Collected data:
- - -
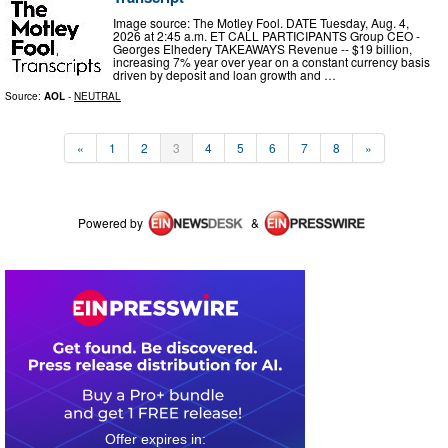
Image source: The Motley Fool. DATE Tuesday, Aug. 4,
2026 at 2:45 a.m. ET CALL PARTICIPANTS Group CEO -
Georges Elhedery TAKEAWAYS Revenue -- $19 billion,
increasing 7% year over year on a constant currency basis
driven by deposit and loan growth and …
Source:
AOL
-
NEUTRAL
«
1
2
3
4
5
6
7
8
»
Powered by
&
0
0
1
3
4
0
4
1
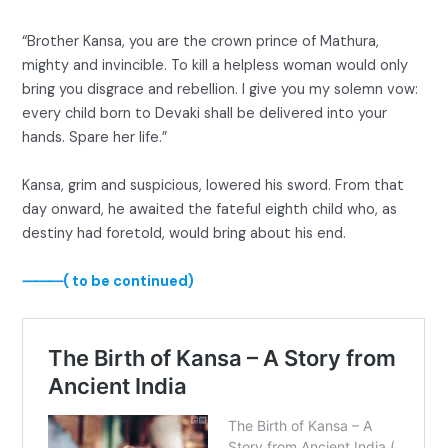
“Brother Kansa, you are the crown prince of Mathura,
mighty and invincible. To kill a helpless woman would only
bring you disgrace and rebellion. I give you my solemn vow:
every child born to Devaki shall be delivered into your
hands. Spare her life.”
Kansa, grim and suspicious, lowered his sword. From that
day onward, he awaited the fateful eighth child who, as
destiny had foretold, would bring about his end.
⸻( to be continued)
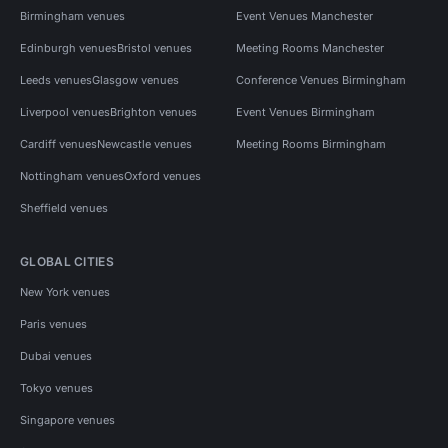
Birmingham venues
Event Venues Manchester
Edinburgh venues
Bristol venues
Meeting Rooms Manchester
Leeds venues
Glasgow venues
Conference Venues Birmingham
Liverpool venues
Brighton venues
Event Venues Birmingham
Cardiff venues
Newcastle venues
Meeting Rooms Birmingham
Nottingham venues
Oxford venues
Sheffield venues
GLOBAL CITIES
New York venues
Paris venues
Dubai venues
Tokyo venues
Singapore venues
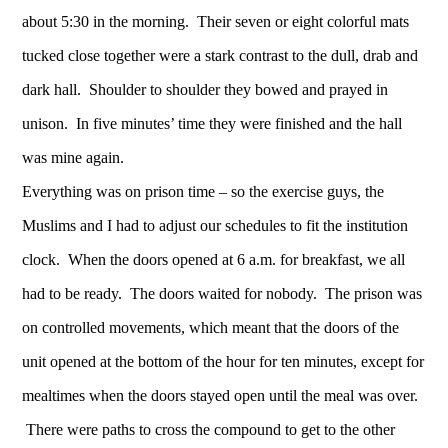
about 5:30 in the morning. Their seven or eight colorful mats
tucked close together were a stark contrast to the dull, drab and
dark hall. Shoulder to shoulder they bowed and prayed in
unison. In five minutes’ time they were finished and the hall
was mine again.
Everything was on prison time – so the exercise guys, the
Muslims and I had to adjust our schedules to fit the institution
clock. When the doors opened at 6 a.m. for breakfast, we all
had to be ready. The doors waited for nobody. The prison was
on controlled movements, which meant that the doors of the
unit opened at the bottom of the hour for ten minutes, except for
mealtimes when the doors stayed open until the meal was over.
There were paths to cross the compound to get to the other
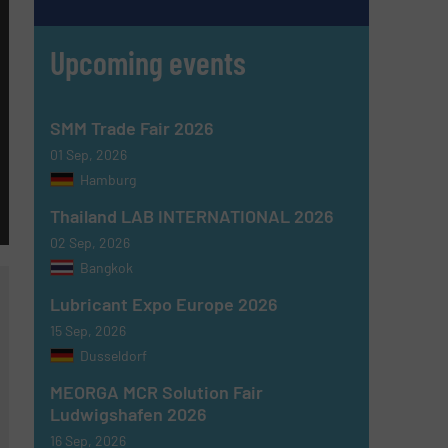
Upcoming events
SMM Trade Fair 2026
01 Sep, 2026
Hamburg
Thailand LAB INTERNATIONAL 2026
02 Sep, 2026
Bangkok
Lubricant Expo Europe 2026
15 Sep, 2026
Dusseldorf
MEORGA MCR Solution Fair
Ludwigshafen 2026
16 Sep, 2026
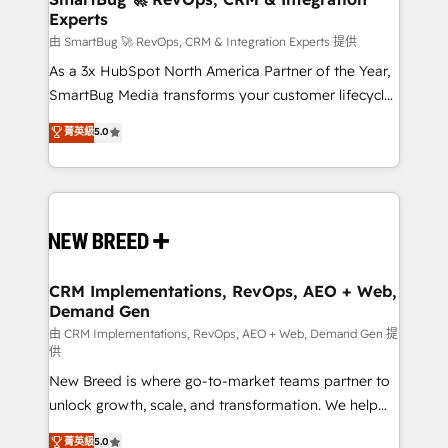
Experts
across all Hubs, validated by our 7 HubSpot
Accreditations. AI-Powered RevOps: Breeze AI,
由 SmartBug 🚀 RevOps, CRM & Integration Experts 提供
custom AI agents, and high-integrity migrations for
As a 3x HubSpot North America Partner of the Year,
total reporting clarity. Security & Compliance: SOC 2
SmartBug Media transforms your customer lifecycle
Type II and HIPAA attested for enterprise-grade data
into a revenue engine. Our unified ecosystem
菁英級
5.0
security. 🏆 Why Bluleadz? GTM OS Partner | 16+
includes specialized divisions Globalia (AI &
Years Experience | 1,000+ Five-Star Reviews
Software) and Point Success Media (Paid Media),
making this the official home for all three brands. 🔄
Implementation & Integration - Seamless migrations
and system integrations powered by Globalia’s
technical development team. - 19 HubSpot-certified
trainers to drive platform adoption. 📈 Revenue
CRM Implementations, RevOps, AEO + Web,
Demand Gen
Generation - Full-funnel marketing and high-
performance advertising via Point Success Media. -
由 CRM Implementations, RevOps, AEO + Web, Demand Gen 提
供
Expert deployment of Breeze AI and custom agents
New Breed is where go-to-market teams partner to
to automate growth. 🏆 Elite Excellence - 8 platform
unlock growth, scale, and transformation. We help
accreditations and deep HIPAA-compliance
companies activate HubSpot’s AI-powered
expertise. - A team of 250+ experts dedicated to
菁英級
5.0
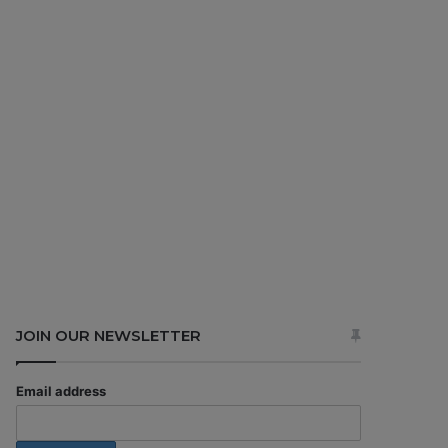
JOIN OUR NEWSLETTER
Email address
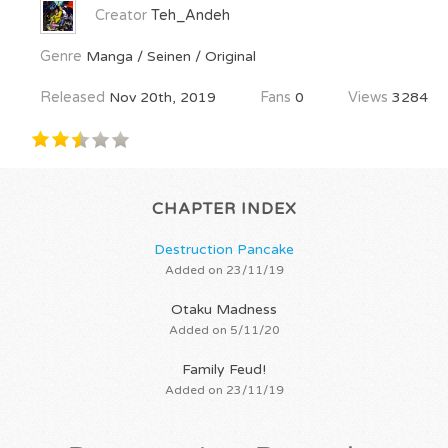
Creator
Teh_Andeh
Genre
Manga / Seinen / Original
Released
Nov 20th, 2019
Fans
0
Views
3284
CHAPTER INDEX
Destruction Pancake
Added on 23/11/19
Otaku Madness
Added on 5/11/20
Family Feud!
Added on 23/11/19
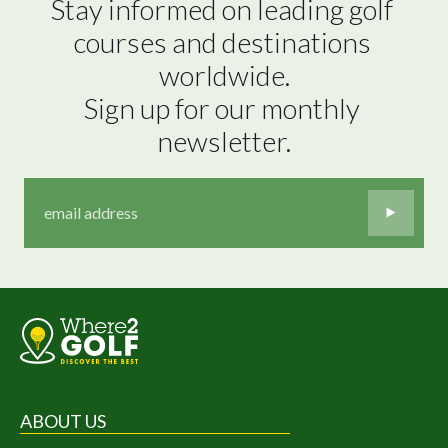
Stay informed on leading golf 
courses and destinations 
worldwide.

Sign up for our monthly 
newsletter.
ABOUT US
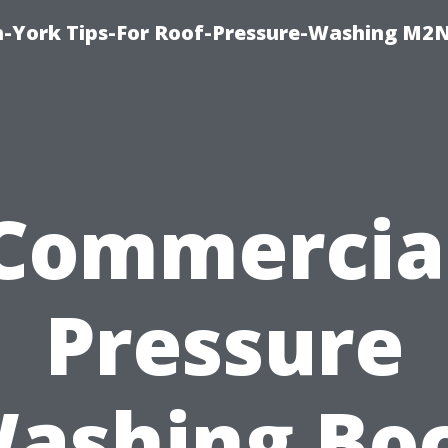
h-York Tips-For Roof-Pressure-Washing M2
Commercia
Pressure
ashing Bo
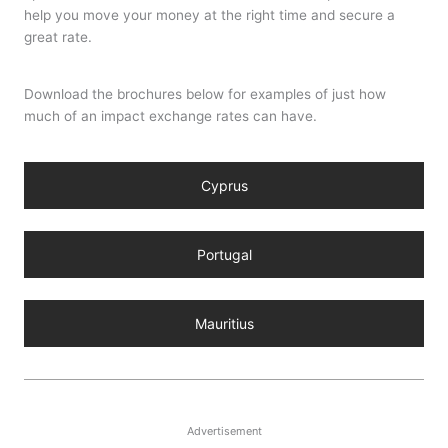
help you move your money at the right time and secure a
great rate.
Download the brochures below for examples of just how
much of an impact exchange rates can have.
Cyprus
Portugal
Mauritius
Advertisement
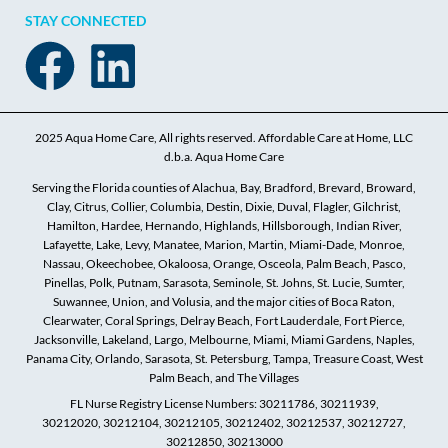
STAY CONNECTED
2025 Aqua Home Care, All rights reserved. Affordable Care at Home, LLC
d.b.a. Aqua Home Care
Serving the Florida counties of Alachua, Bay, Bradford, Brevard, Broward,
Clay, Citrus, Collier, Columbia, Destin, Dixie, Duval, Flagler, Gilchrist,
Hamilton, Hardee, Hernando, Highlands, Hillsborough, Indian River,
Lafayette, Lake, Levy, Manatee, Marion, Martin, Miami-Dade, Monroe,
Nassau, Okeechobee, Okaloosa, Orange, Osceola, Palm Beach, Pasco,
Pinellas, Polk, Putnam, Sarasota, Seminole, St. Johns, St. Lucie, Sumter,
Suwannee, Union, and Volusia, and the major cities of Boca Raton,
Clearwater, Coral Springs, Delray Beach, Fort Lauderdale, Fort Pierce,
Jacksonville, Lakeland, Largo, Melbourne, Miami, Miami Gardens, Naples,
Panama City, Orlando, Sarasota, St. Petersburg, Tampa, Treasure Coast, West
Palm Beach, and The Villages
FL Nurse Registry License Numbers: 30211786, 30211939,
30212020, 30212104, 30212105, 30212402, 30212537, 30212727,
30212850, 30213000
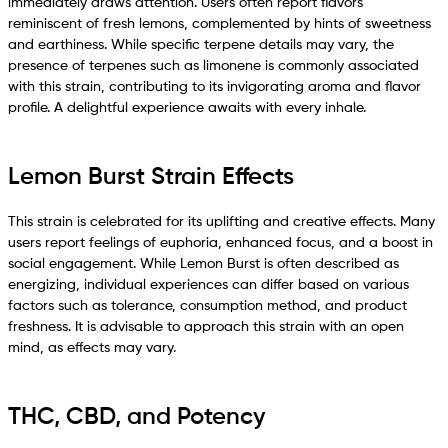
immediately draws attention. Users often report flavors
reminiscent of fresh lemons, complemented by hints of sweetness
and earthiness. While specific terpene details may vary, the
presence of terpenes such as limonene is commonly associated
with this strain, contributing to its invigorating aroma and flavor
profile. A delightful experience awaits with every inhale.
Lemon Burst Strain Effects
This strain is celebrated for its uplifting and creative effects. Many
users report feelings of euphoria, enhanced focus, and a boost in
social engagement. While Lemon Burst is often described as
energizing, individual experiences can differ based on various
factors such as tolerance, consumption method, and product
freshness. It is advisable to approach this strain with an open
mind, as effects may vary.
THC, CBD, and Potency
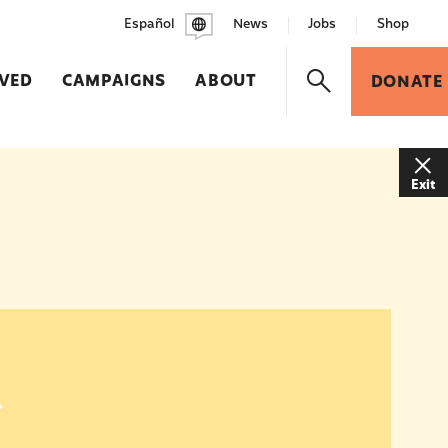
Español
News
Jobs
Shop
LVED
CAMPAIGNS
ABOUT
DONATE
Exit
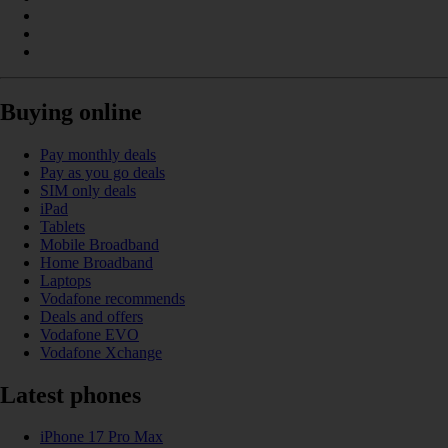
Buying online
Pay monthly deals
Pay as you go deals
SIM only deals
iPad
Tablets
Mobile Broadband
Home Broadband
Laptops
Vodafone recommends
Deals and offers
Vodafone EVO
Vodafone Xchange
Latest phones
iPhone 17 Pro Max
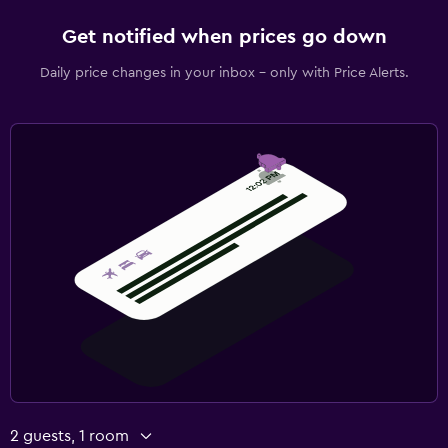
Get notified when prices go down
Daily price changes in your inbox - only with Price Alerts.
2 guests, 1 room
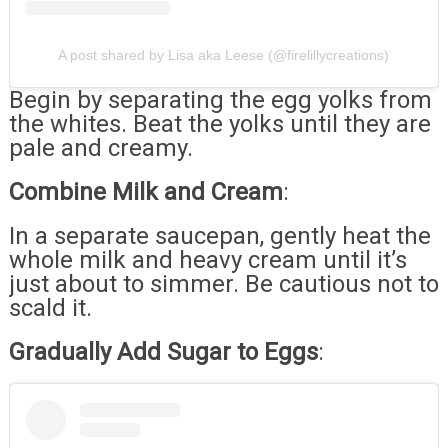
A post shared by Lisa aka Leese (@firelillycreations)
Begin by separating the egg yolks from
the whites. Beat the yolks until they are
pale and creamy.
Combine Milk and Cream
:
In a separate saucepan, gently heat the
whole milk and heavy cream until it’s
just about to simmer. Be cautious not to
scald it.
Gradually Add Sugar to Eggs
:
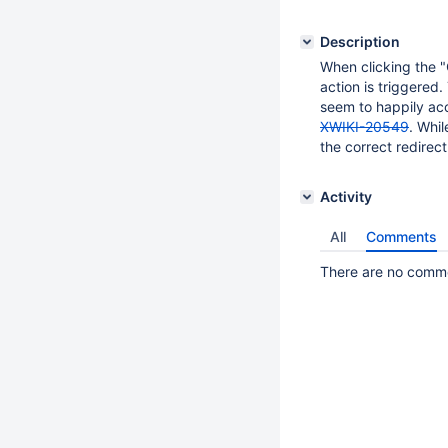
Description
When clicking the "C
action is triggered.
seem to happily acc
XWIKI-20549
. Whil
the correct redirec
Activity
All
Comments
There are no commen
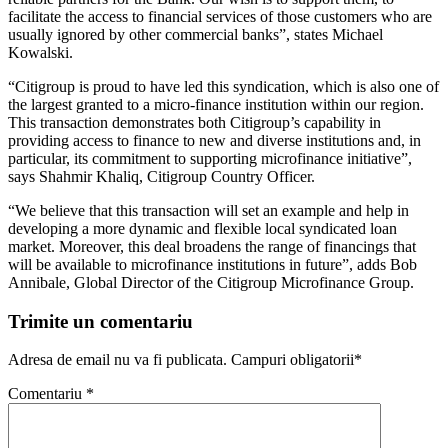
facilitate the access to financial services of those customers who are
usually ignored by other commercial banks”, states Michael
Kowalski.
“Citigroup is proud to have led this syndication, which is also one of
the largest granted to a micro-finance institution within our region.
This transaction demonstrates both Citigroup’s capability in
providing access to finance to new and diverse institutions and, in
particular, its commitment to supporting microfinance initiative”,
says Shahmir Khaliq, Citigroup Country Officer.
“We believe that this transaction will set an example and help in
developing a more dynamic and flexible local syndicated loan
market. Moreover, this deal broadens the range of financings that
will be available to microfinance institutions in future”, adds Bob
Annibale, Global Director of the Citigroup Microfinance Group.
Trimite un comentariu
Adresa de email nu va fi publicata. Campuri obligatorii*
Comentariu
*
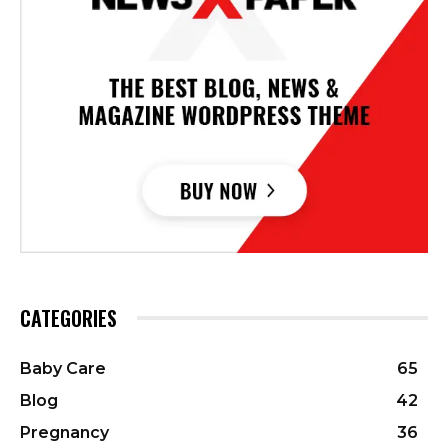
CATEGORIES
Baby Care
65
Blog
42
Pregnancy
36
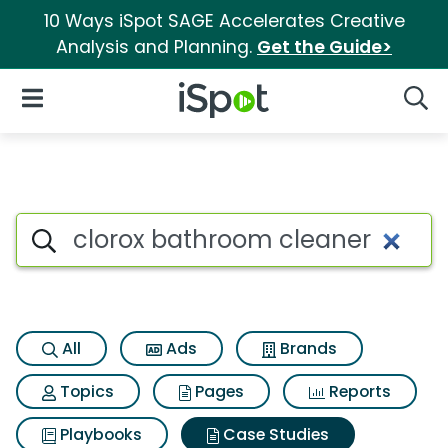
10 Ways iSpot SAGE Accelerates Creative
Analysis and Planning.
Get the Guide>
iSpot Logo
Open Navigation
Searc
Search iSpot
All
Ads
Brands
Topics
Pages
Reports
Playbooks
Case Studies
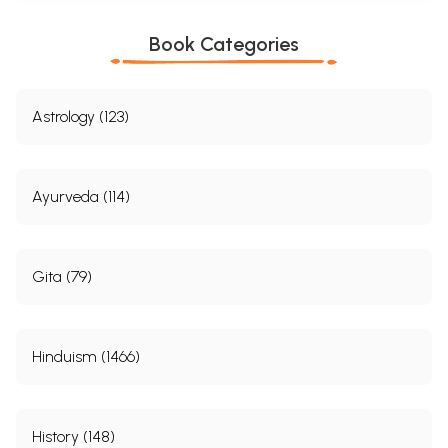
Book Categories
Astrology (123)
Ayurveda (114)
Gita (79)
Hinduism (1466)
History (148)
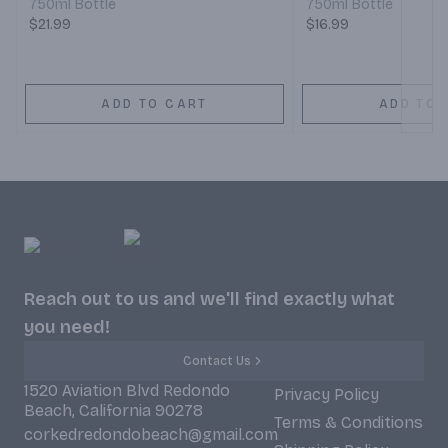
750ml Bottle
750ml Bottle
$21.99
$16.99
ADD TO CART
ADD TO 
Reach out to us and we'll find exactly what
you need!
Contact Us
1520 Aviation Blvd Redondo
Privacy Policy
Beach, California 90278
Terms & Conditions
corkedredondobeach@gmail.com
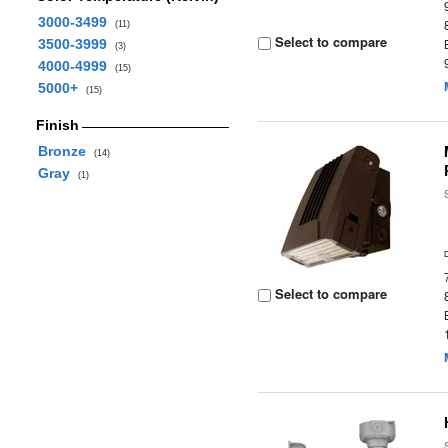
3000-3499
(11)
Select to compare
3500-3999
(3)
4000-4999
(15)
5000+
(15)
Finish
Bronze
(14)
Gray
(1)
Select to compare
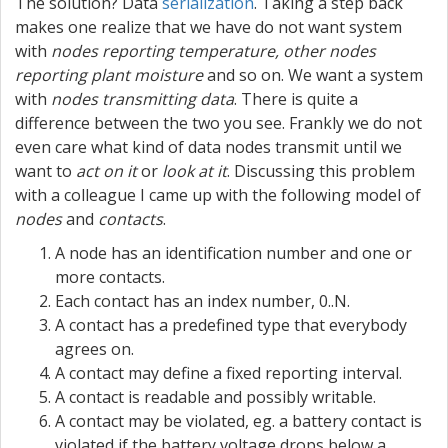
The solution? Data
serialization
. Taking a step back
makes one realize that we have do not want system
with
nodes reporting temperature, other nodes
reporting plant moisture
and so on. We want a system
with
nodes transmitting data
. There is quite a
difference between the two you see. Frankly we do not
even care what kind of data nodes transmit until we
want to
act on it
or
look at it
. Discussing this problem
with a colleague I came up with the following model of
nodes
and
contacts
.
A node has an identification number and one or
more contacts.
Each contact has an index number, 0..N.
A contact has a predefined type that everybody
agrees on.
A contact may define a fixed reporting interval.
A contact is readable and possibly writable.
A contact may be violated, eg. a battery contact is
violated if the battery voltage drops below a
- - -
### Exercise:
Every line above that holds "your" should be copied out.

### Exercise solution:
every child born to Devaki shall be delivered into your
SmartBug Media transforms your customer lifecycle
help you move your money at the right time and secure a
Daily price changes in your inbox - only with Price Alerts.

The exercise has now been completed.